Con ello nos muestra que ha asumido con inteligencia verbal el reto de combinar tres elementos disímiles en un armónico conjunto poético: la lengua sublime y celestial del puro enamorado; la pasión amatoria, material, corporal y erótica; y la terrenal y de aparente intrascendencia de un asiento, unos tubos de sostenerse o un pasillo y ventana que conforman la estructura interior del Metro que conduce a la desconocida objeto de sus pasiones en el roce paralelo de un sillón o un pasillo compartido.
La tercera nota de los poemas de Andrés Toribio reside en que el poeta, en su trajinar métrico no sólo está pendiente de los pechos suavemente lascivos mostrados por el provocador escote del vestido rojo sobre la piel de mujer blanca o la falda minúscula que permite entrever la negra o mulata piel de suaves vellos en unas piernas que nos hacen temblar todo el cuerpo enervado de deseos. No. Además de esto, los ojos del vate ven la tristeza, el hambre, la miseria, al pasajero desamparado que transita el Metro, cuya miseria se manifiesta sin querer desde los ojos del hombre o la mujer enjuto de rostro, de cuerpo fláccido y débil. Que pobreza tambiénconducen los vagones, en su viaje de parada en parada, recogiendo y dejando amores y dolores de un pueblo como el dominicano, alegre y simpático, dentro de su muy bien disimulada falta de pan. Esa falta que las mentes sensibles y luchadoras tratan de curar con el trabajo de buscar caminos de solución, sendas de salida.

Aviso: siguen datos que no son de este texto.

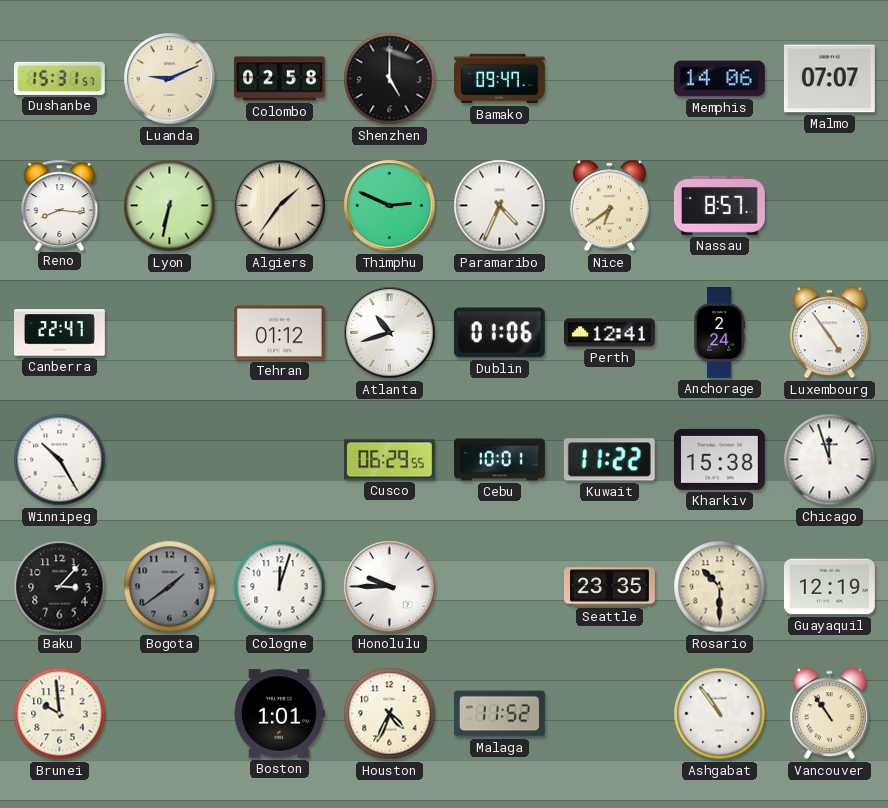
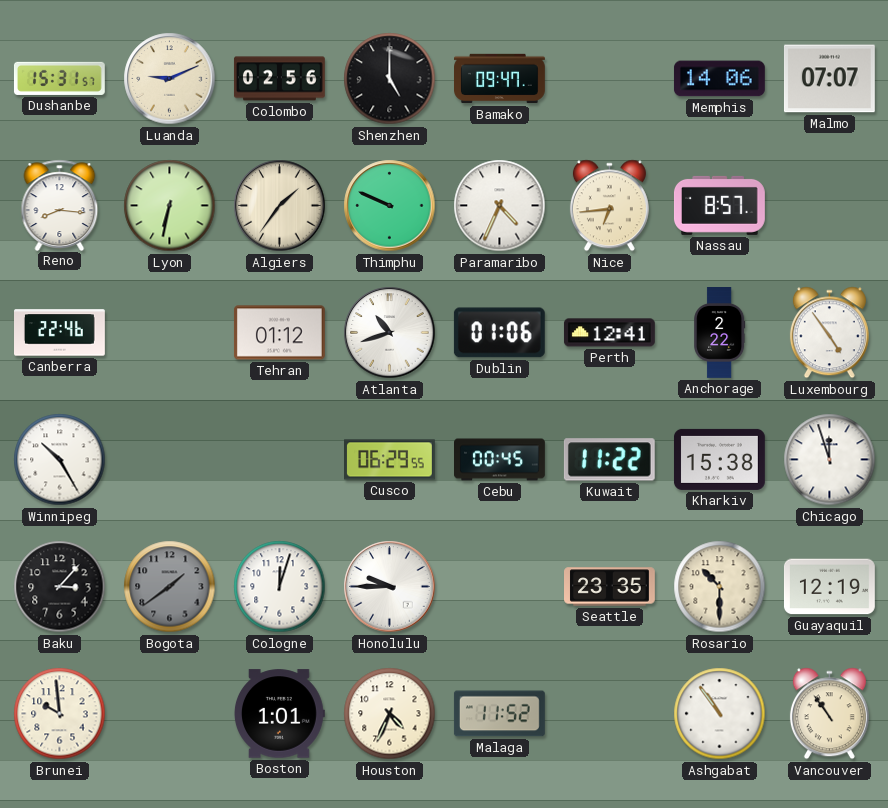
Colombo: 02:58 -> 02:56
Thimphu: 2:49 -> 9:49
Nice: 6:39 -> 6:44
Canberra: 22:47 -> 22:46
Anchorage: 2:24 -> 2:22
Cebu: 10:01 -> 00:45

Y Toribio es de esos hombres de sueños y utopías, que viven “pensando que algún día se abrirán las grandes alamedas por donde pase el hombre libre a construir una sociedad feliz”, traducidas en esas lapidarias palabras del Presidente Salvador Allende, en aquel dramático discurso, valiente, sincero y honesto, que pronunciara cuando las fuerzas del terror, la traición y la deshonra bombardeaban el Palacio de La Moneda, y momentos después le arrancarían la vida, en Santiago de Chile.
“En el ajetreo de la
andanza, lloran las nubes, se marcha
el escaso sol madurando el sudor
de la miseria”,
leemos en Murmullo del futuro. Unos versos casi escritos con lágrimas de conmoción ante el dolor que ve y casi vive como propio. Y el autor llega más lejos. Como todo espíritu verdaderamente sensible, no pierde de vista que,en los barrios miseriosos, también los animales reciben su proporción del hambre, su porcentaje de dolor, su cuota de frío y caluroso desamparo, expuestos al azares del tiempo en su triste deambular de viralatas sin dueños, de viandantes sin destino a los que nadie cura enfermedades ni heridas, hasta que un día un vehículo veloz les brinda el consuelo de despacharlos de este mundo.
Compara Toribio la miseria animal con la humana, en el poema Balance del tiempo:
“Muerde un can el hueco de una caja,
triste, hueca otra vez, como esta víscera
llorando tempestades, cómo continúo
esta marcha, si he perdido la luz de mi sustento”.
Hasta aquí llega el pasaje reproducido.